One of the principle reasons for this downward cycle is a lack of hope. We lose motivation when we feel we have no hope in achieving something we want to achieve. Without hope, motivation cannot exist. Without motivation we see effort as futile.

There are other physiological reasons as well but a great deal of this process is the psychological element. This learning curve applies to nearly everything and anything you want to learn and get good at but it especially applies to fitness and nutrition objectives.

The changes we create to our bodies actually happen fairly slowly. We lose weight at maybe 1-2 lbs a week and we gain the good muscle mass at maybe half that. Who wants to punish themselves for three months just to lose a measly 10 lbs? Well the answer to that of course, is no one. That’s why you have to make the process less punitive and more self discovery.

“You don’t have to punish yourself with diet and exercise to see a good result, you just have to be smart about your approach.” Click to Tweet.

Yes, accumulated fatigue from your workouts has probably started to set in, depending on how extreme you’ve gone. Hunger and other sensations that fight to keep your weight/fat/lean mass consistent have also kicked in by now, depending on how intense the energy or macronutrient deficit you’ve created. These physiological symptoms, can make the psychological element seem even worse but maintaining a growth mindset is key long term.

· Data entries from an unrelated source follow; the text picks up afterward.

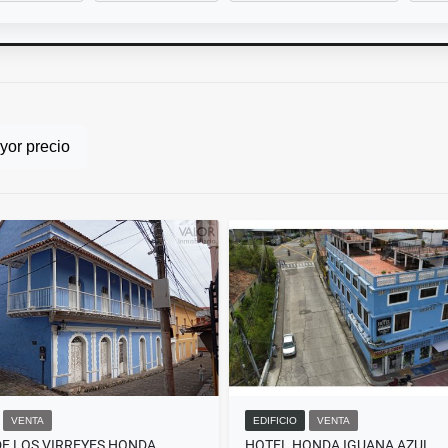
or precio
VENTA
EDIFICIO
VENTA
DE LOS VIRREYES HONDA
HOTEL HONDA IGUANA AZUL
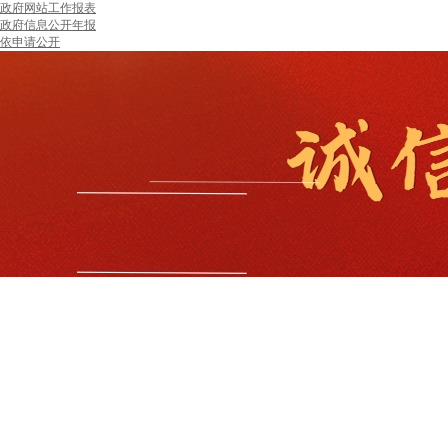
政府网站工作报表
政府信息公开年报
依申请公开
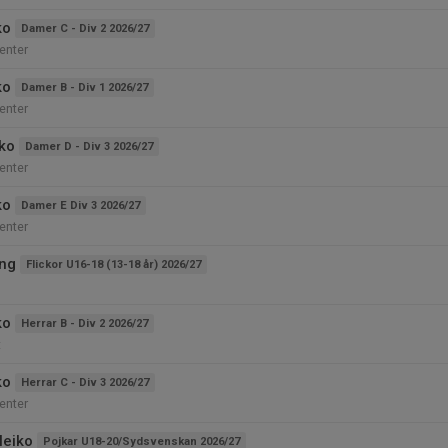
ko
Damer C - Div 2 2026/27
enter
ko
Damer B - Div 1 2026/27
enter
iko
Damer D - Div 3 2026/27
enter
ko
Damer E Div 3 2026/27
enter
ing
Flickor U16-18 (13-18 år) 2026/27
ko
Herrar B - Div 2 2026/27
t
ko
Herrar C - Div 3 2026/27
enter
leiko
Pojkar U18-20/Sydsvenskan 2026/27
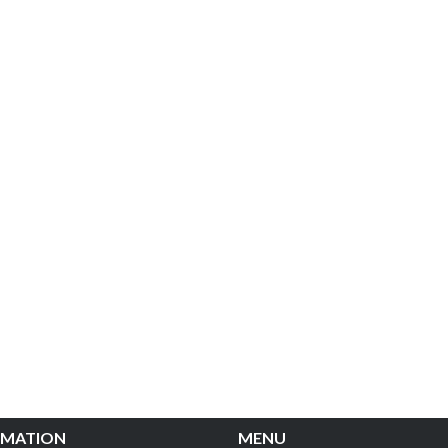
MATION
MENU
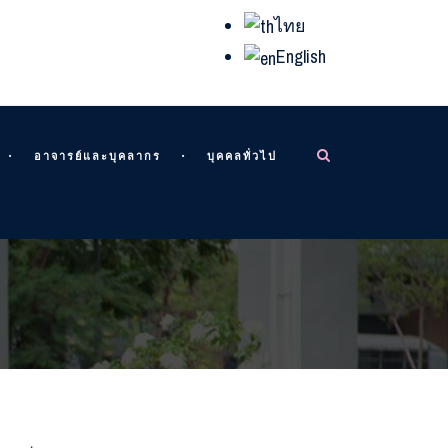
ไทย
English
อาจารย์และบุคลากร
บุคคลทั่วไป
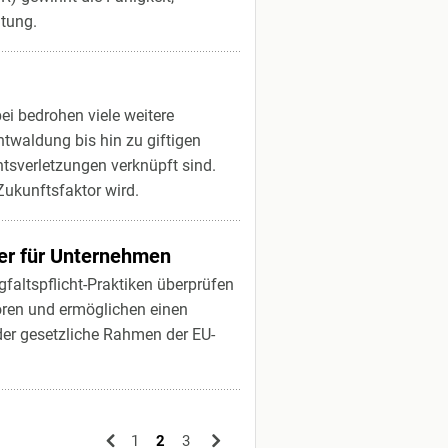
utung.
ei bedrohen viele weitere
ntwaldung bis hin zu giftigen
tsverletzungen verknüpft sind.
ukunftsfaktor wird.
ker für Unternehmen
faltspflicht-Praktiken überprüfen
oren und ermöglichen einen
der gesetzliche Rahmen der EU-
1
2
3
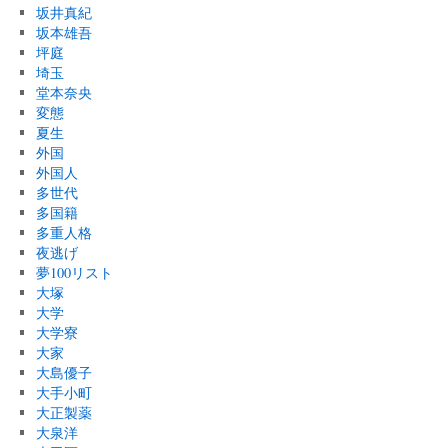
坂井真紀
坂本雄吾
坪庭
埼玉
堂本奈央
変態
夏生
外国
外国人
多世代
多国籍
多重人格
夜逃げ
夢100リスト
大塚
大学
大学寮
大家
大島優子
大手小町
大正製薬
大泉洋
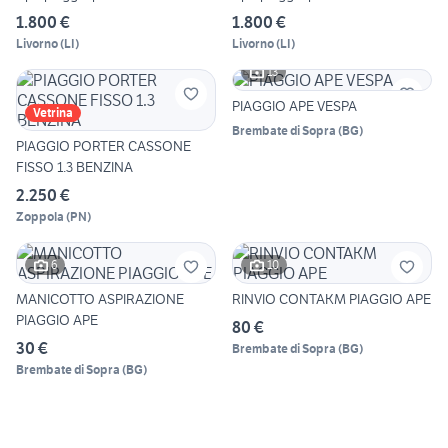
1.800 €
1.800 €
Livorno
(
LI
)
Livorno
(
LI
)
13
PIAGGIO APE VESPA
Vetrina
Brembate di Sopra
(
BG
)
PIAGGIO PORTER CASSONE
FISSO 1.3 BENZINA
2.250 €
Zoppola
(
PN
)
6
10
MANICOTTO ASPIRAZIONE
RINVIO CONTAKM PIAGGIO APE
PIAGGIO APE
80 €
30 €
Brembate di Sopra
(
BG
)
Brembate di Sopra
(
BG
)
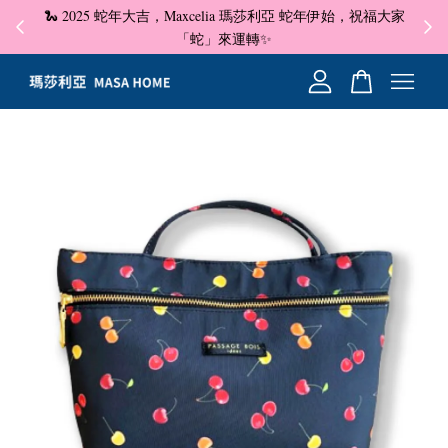
🐍 2025 蛇年大吉，Maxcelia 瑪莎利亞 蛇年伊始，祝福大家
✦ 即
☺
「蛇」來運轉✨
您的購物車目前還是空的。
繼續購物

There are no life hacks that are going to fully prepare you for this or help you avoid it entirely. You must experience it and discover what works for you. You don’t have to give up everything you love but there may be some trade offs in the short and long term. You may even find yourself not particularly interested in things you used be obsessed about (chocolate for me…).

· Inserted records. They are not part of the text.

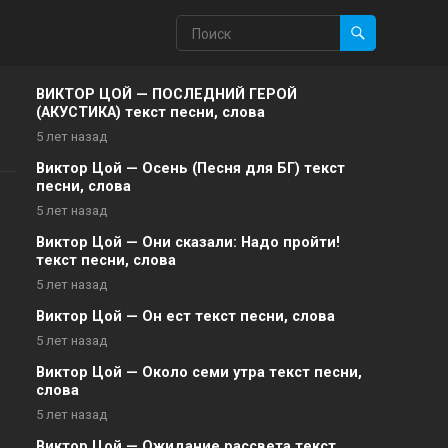
ВИКТОР ЦОЙ — ПОСЛЕДНИЙ ГЕРОЙ
(АКУСТИКА) текст песни, слова
5 лет назад
Виктор Цой — Осень (Песня для БГ) текст
песни, слова
5 лет назад
Виктор Цой — Они сказали: Надо пройти!
текст песни, слова
5 лет назад
Виктор Цой — Он ест текст песни, слова
5 лет назад
Виктор Цой — Около семи утра текст песни,
слова
5 лет назад
Виктор Цой — Ожидание рассвета текст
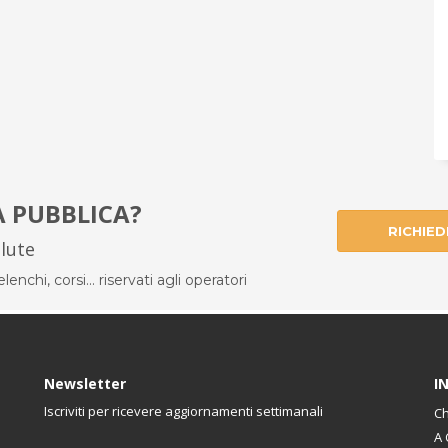
À PUBBLICA?
RICHIED
alute
enchi, corsi... riservati agli operatori
Newsletter
I
Iscriviti per ricevere aggiornamenti settimanali
Ch
A 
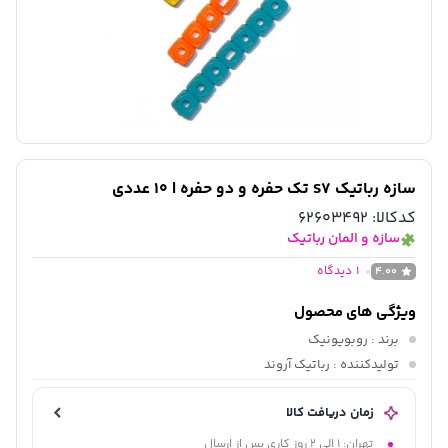
سازه رباتیک S7 تک حفره و دو حفره | 10 عددی
کدکالا:
62603492
سازه و المان رباتیک
1
دیدگاه
4.00
ویژگی های محصول
برند
: روبویونیک
تولیدکننده
: رباتیک آروند
زمان دریافت کالا
تهران: 1 الی 2 روز کاری پس از ارسال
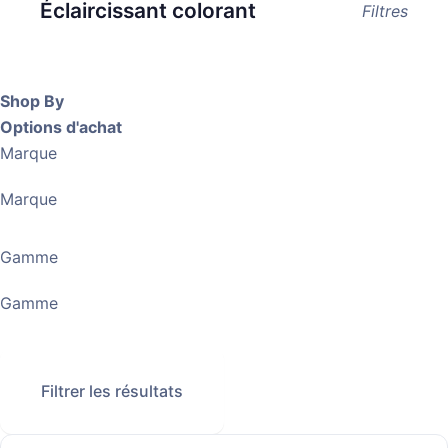
Éclaircissant colorant
Filtres
Shop By
Options d'achat
Marque
Marque
Gamme
Gamme
Filtrer les résultats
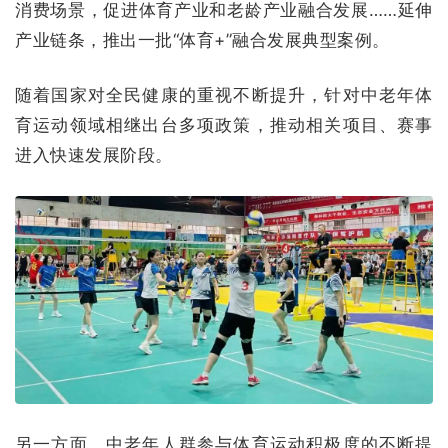
消费场景，促进体育产业和老龄产业融合发展……延伸
产业链条，推出一批“体育+”融合发展典型案例。
随着国家对全民健康的重视不断提升，针对中老年体
育运动领域相继出台多项政策，推动相关项目、赛事
进入快速发展阶段。
另一方面，中老年人群参与体育运动积极度的不断提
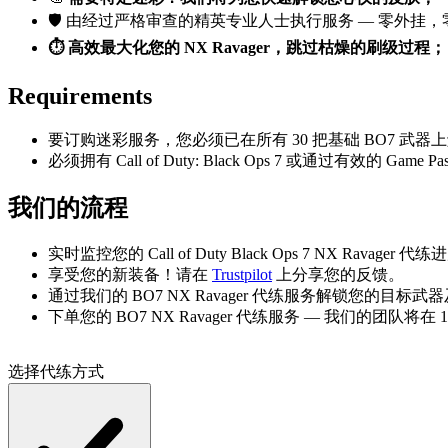
🛡️ 由经过严格审查的精英专业人士执行服务 — 零外挂
⏱️ 高效最大化您的 NX Ravager，跳过枯燥的刷级过程；
Requirements
要订购迷彩服务，您必须已在所有 30 把基础 BO7 武
必须拥有 Call of Duty: Black Ops 7 或通过有效的 Gam
我们的流程
实时监控您的 Call of Duty Black Ops 7 NX Ravag
享受您的新装备！请在
Trustpilot
上分享您的反馈。
通过我们的 BO7 NX Ravager 代练服务解锁您的目标
下单您的 BO7 NX Ravager 代练服务 — 我们的团队将在
选择代练方式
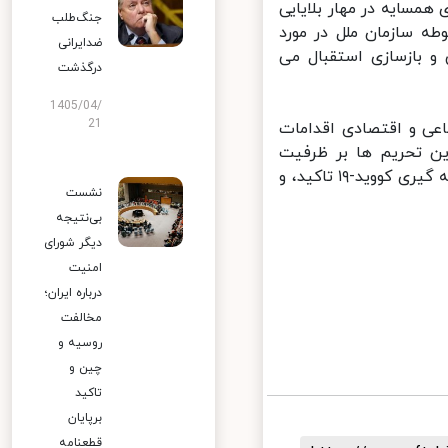
مسایه در مهار بلایایی
جنگ‌طلب
ه سازمان ملل در مورد
ضدایرانی
 بازسازی استقبال می
درگذشت
1405/04/
21
فی اجتماعی و اقتصادی اقدامات
ین تحریم ها بر ظرفیت
کشورهای هدف برای پاسخگویی مؤثر به چالش های بشردوستانه از جمله همه گیری کووید-۱۹ تاکید، و
نشست
بی‌نتیجه
دیگر شورای
امنیت
درباره ایران؛
مخالفت
روسیه و
چین و
تاکید
برپایان
قطعنامه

Everyone has their own unique journey to experience. You have to keep a positive outlook, prepare for adversity, push through the rough times and ride the waves of success when you’re experiencing it, you will look back and feel really good about the experience. As my father once said, “there is no satisfaction in easy.”

However, one thing research does tell us is that is that creating realistic expectations in advance of a pursuit can temper our expectations. We all have different hurdles to jump over but the one thing that connects us all is the fact that we will all experience set backs.

People who expect hurdles embrace the struggle and clear them. People who go into the process expecting it to be easy as pie never clear the hurdles because they are not prepared to put in the effort.

Overconfidence is human nature. We often expect the process to be smooth and painless. I’m telling you this to prepare you for the fact that it won’t be. I can’t prepare you for the grind itself, that’s something you have to experience but without doubt you will face a roadblock at some point.

We all do.

Now what are you going to do about it?


Always start — and do your best to plan around — with the expectation that you will run into trouble at some point. If you can, try to anticipate problems before they occur — rely on previous hiccups you’ve experienced — and try to come up with solutions before you experiences those set backs. Being prepared with a few viable solutions before you find yourself in hot water, will smooth out the journey.